1. Resolve the bundle path + cell directory.
2. Load `configs/sol-ceilings.yaml`. **On a GB300 cluster use
   `hw_key=gb300_nvl72`, `n_gpus`=the deploy's TP (GB300 node = **4**, NOT 8), and the tensor
   `peak_key=nvfp4_dense_pflops` for NVFP4 weights** (`bf16_dense_pflops` / `fp8_dense_pflops`
   otherwise).

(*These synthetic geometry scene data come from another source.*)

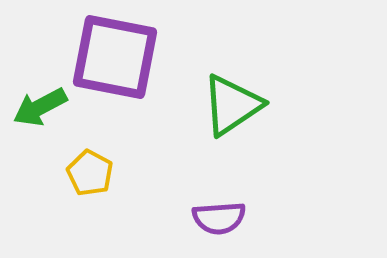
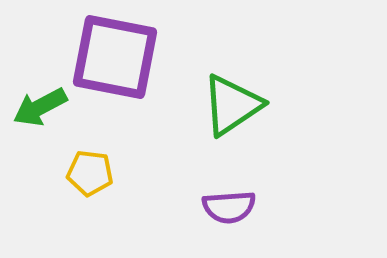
yellow pentagon: rotated 21 degrees counterclockwise
purple semicircle: moved 10 px right, 11 px up
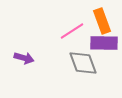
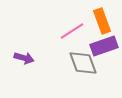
purple rectangle: moved 3 px down; rotated 20 degrees counterclockwise
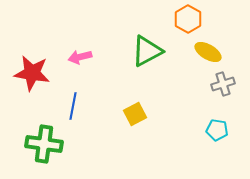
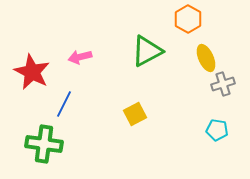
yellow ellipse: moved 2 px left, 6 px down; rotated 36 degrees clockwise
red star: moved 1 px up; rotated 18 degrees clockwise
blue line: moved 9 px left, 2 px up; rotated 16 degrees clockwise
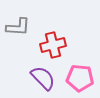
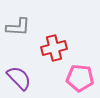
red cross: moved 1 px right, 3 px down
purple semicircle: moved 24 px left
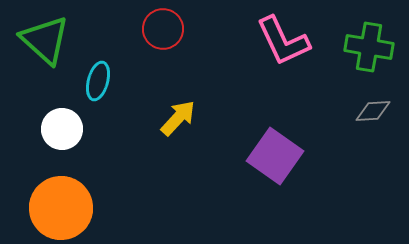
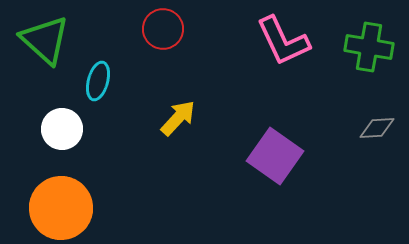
gray diamond: moved 4 px right, 17 px down
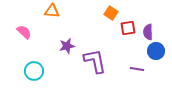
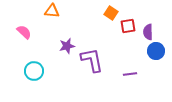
red square: moved 2 px up
purple L-shape: moved 3 px left, 1 px up
purple line: moved 7 px left, 5 px down; rotated 16 degrees counterclockwise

Stamp these from the deploy, not from habit: the `b200_sm100` / `n_gpus: 8` /
   `bf16` defaults apply only to B200 clusters and will mis-scale a GB300/NVFP4 %SoL if reused.
3. Call `query_observability_knowledge_base` for the metrics listed
   in `dcgm_config.prof_group_probe_metrics`. Confirm:
   - Each metric exists on the target cluster.
   - Labels include at least `{namespace, pod, gpu, device}` (the
     default DCGM label set).
   - Cardinality is bounded (e.g. < 1000 series per metric across the
     target deploy).

### Phase 1 - sweep window

Read `(start_utc, end_utc)` either by calling
`read_sweep_window_from_bundle(bundle_path)` or from explicit
input (when the bundle's `captured_at` is the END of the sweep, not the
start - older bundles).

### Phase 2 - build queries (dry-run)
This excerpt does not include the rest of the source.